What is interstitial cystitis - Types
Two main sub-types of IC have been recognized: non-ulcerative IC, and ulcerative IC. By far the more common condition (90%), non-ulcerative IC presents the classic glomerulations, or bleeding pinpoint hemorrhages often seen by clinicians when performing a cystoscopy.
Some patients have many more glomerulations than others, though their symptoms may not necessarily be worse. Patients with the condition may develop an irritated bladder wall which becomes scarred and stiff.
In addition to glomerulations appearing on the bladder wall, some patients present Hunners ulcers (affecting the approximately 10% suffering from ulcerative IC). Individuals with severe IC / PBS may find that they must urinate up to 60 times in a day, including frequent nocturnal urination which disrupts sleep.
What is interstitial cystitis - Causes
What is interstitial cystitis caused by? Up until recently, researchers speculated about what causes IC / PBS. Certain symptoms approximate those of a bacterial infection; yet upon appropriate medical testing no such infection can be found.
However, new studies into the isolated substance antiproliferative factor, or APF, found almost exclusively in the urine of IC sufferers shows promise of an explanation. The factor seems to block the normal growth of cells which line the bladder wall, leading to the irritation and infection-like symptoms of the condition. As cells cannot be generated to repair the bladders lining, the bladder wall become subject to irritation, inflammation and scarring.
In addition, the resulting scarred tissue allows urine contents like potassium to enter into the lining and stimulate an allergic reaction when histamines release into the area. These constant allergic reactions lead to chronic nerve pain and continue to traumatize the bladder.
As researchers discover more about APF, better treatments and a greater comprehension of the disorder may be possible. Interestingly, many women who suffer from IC / PBS have co-occurring fibromyalgia and irritable bowel syndrome, leading some experts to believe that these patients have a generalized disorder causing inflammation in the body.
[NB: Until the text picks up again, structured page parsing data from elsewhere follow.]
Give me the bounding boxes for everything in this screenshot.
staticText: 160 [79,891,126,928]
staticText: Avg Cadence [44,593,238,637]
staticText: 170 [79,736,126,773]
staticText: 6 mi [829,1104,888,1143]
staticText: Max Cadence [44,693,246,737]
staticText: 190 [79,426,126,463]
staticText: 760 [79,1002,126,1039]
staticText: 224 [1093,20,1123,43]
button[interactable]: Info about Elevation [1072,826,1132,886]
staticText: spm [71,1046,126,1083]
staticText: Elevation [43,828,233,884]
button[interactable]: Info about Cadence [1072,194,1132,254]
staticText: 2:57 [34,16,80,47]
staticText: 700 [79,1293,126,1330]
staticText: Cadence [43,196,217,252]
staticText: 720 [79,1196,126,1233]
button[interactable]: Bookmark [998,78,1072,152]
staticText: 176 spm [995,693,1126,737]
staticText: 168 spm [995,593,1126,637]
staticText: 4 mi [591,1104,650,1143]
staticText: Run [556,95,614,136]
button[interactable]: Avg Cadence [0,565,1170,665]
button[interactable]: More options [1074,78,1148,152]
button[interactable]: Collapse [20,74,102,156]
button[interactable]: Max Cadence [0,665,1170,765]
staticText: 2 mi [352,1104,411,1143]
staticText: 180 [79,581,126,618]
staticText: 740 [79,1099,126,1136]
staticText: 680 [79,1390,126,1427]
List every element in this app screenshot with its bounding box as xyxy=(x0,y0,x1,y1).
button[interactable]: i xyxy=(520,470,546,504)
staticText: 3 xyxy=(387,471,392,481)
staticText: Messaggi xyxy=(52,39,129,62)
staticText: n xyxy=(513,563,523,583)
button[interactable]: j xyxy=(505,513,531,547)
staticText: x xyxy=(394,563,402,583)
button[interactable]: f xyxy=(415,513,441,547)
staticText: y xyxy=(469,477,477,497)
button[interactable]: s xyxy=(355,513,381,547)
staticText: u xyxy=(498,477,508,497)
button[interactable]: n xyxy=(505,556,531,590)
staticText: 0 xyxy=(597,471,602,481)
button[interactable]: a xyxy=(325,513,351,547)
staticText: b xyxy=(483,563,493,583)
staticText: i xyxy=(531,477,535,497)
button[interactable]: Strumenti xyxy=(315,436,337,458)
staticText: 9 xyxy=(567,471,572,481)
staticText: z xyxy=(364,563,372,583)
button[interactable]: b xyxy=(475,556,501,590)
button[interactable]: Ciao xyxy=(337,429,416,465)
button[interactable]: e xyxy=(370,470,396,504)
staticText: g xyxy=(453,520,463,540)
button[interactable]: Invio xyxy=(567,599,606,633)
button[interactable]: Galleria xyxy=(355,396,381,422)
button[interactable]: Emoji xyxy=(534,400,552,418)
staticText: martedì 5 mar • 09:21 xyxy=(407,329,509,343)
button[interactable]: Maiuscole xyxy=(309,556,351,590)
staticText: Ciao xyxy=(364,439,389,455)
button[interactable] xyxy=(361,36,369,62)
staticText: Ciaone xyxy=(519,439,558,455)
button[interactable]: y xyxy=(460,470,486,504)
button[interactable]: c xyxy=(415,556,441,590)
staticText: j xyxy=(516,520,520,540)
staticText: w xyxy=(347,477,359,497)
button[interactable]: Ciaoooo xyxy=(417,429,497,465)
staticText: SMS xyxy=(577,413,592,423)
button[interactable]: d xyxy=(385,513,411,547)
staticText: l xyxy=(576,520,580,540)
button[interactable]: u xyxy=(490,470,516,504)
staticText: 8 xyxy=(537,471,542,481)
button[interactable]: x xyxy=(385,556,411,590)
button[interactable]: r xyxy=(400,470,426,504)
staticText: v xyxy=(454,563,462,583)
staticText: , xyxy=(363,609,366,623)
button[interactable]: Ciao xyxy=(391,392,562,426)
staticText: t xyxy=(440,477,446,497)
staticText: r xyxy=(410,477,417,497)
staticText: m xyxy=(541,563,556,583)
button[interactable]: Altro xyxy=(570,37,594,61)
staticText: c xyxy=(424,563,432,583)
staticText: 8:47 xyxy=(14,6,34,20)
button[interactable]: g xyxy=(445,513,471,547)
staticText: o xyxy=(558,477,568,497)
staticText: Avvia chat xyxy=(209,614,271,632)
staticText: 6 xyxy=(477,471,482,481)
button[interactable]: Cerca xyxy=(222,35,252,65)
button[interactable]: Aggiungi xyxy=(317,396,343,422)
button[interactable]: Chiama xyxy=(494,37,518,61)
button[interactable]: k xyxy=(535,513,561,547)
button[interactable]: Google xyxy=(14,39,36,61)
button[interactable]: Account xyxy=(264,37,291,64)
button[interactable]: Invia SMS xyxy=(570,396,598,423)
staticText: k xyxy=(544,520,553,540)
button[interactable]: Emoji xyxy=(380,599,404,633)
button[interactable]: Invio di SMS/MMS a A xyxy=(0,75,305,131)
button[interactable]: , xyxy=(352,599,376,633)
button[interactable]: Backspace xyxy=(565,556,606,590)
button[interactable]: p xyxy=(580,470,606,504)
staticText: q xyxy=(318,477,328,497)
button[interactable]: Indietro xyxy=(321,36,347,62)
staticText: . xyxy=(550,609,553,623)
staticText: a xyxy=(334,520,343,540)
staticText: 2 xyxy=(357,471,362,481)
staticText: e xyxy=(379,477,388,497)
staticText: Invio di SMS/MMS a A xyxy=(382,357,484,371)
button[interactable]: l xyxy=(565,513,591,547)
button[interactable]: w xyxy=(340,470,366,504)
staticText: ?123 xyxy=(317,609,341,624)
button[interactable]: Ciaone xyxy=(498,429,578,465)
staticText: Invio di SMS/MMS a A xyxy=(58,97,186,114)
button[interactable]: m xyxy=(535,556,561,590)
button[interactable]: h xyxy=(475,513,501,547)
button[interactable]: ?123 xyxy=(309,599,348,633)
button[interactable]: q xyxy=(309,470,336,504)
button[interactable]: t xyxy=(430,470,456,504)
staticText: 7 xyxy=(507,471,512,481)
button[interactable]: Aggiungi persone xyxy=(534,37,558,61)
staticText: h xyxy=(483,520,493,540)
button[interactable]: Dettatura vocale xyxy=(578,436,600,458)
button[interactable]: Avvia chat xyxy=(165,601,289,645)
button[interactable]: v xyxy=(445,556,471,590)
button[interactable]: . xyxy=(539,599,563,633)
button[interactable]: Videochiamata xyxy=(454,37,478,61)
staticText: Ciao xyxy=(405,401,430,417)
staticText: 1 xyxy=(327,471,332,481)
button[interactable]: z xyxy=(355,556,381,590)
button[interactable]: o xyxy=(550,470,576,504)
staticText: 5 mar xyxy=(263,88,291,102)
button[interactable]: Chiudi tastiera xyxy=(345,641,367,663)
Other experts theorize that bladder trauma from pelvic surgery may trigger the condition, as might bladder over distention, autoimmune disorders, pelvic floor muscle trauma, bacterial infection (by as yet undetectable pathogens), inflammation in the pelvic nerves and even spinal cord trauma. Any damage to the bladder may make it more sensitive and prone to irritation.
Tests and Diagnosis
No definitive test exists at this time for IC / PBS, so doctors seeking to help affected patients must rule out every other possibility before settling on IC. In the past, this meant that some patients went undiagnosed for years. Physicians use the following diagnostic tests to rule out other possible causes: urine culture, urinalysis, biopsy of the bladder wall, distention of the bladder under anesthesia, urine cytology, cystoscopy, and laboratory examination of the prostate secretions.
What is interstitial cystitis cured by? Currently, no known cure exists for IC. Physicians will attempt a variety of remedies, as some patients react to certain treatments better than others. Occasionally, symptoms disappear after a change in diet or other treatment, only to reappear in weeks, months, or years. As the exact cause has not yet been determined, most treatments focus on relieving symptoms, rather than promising a cure.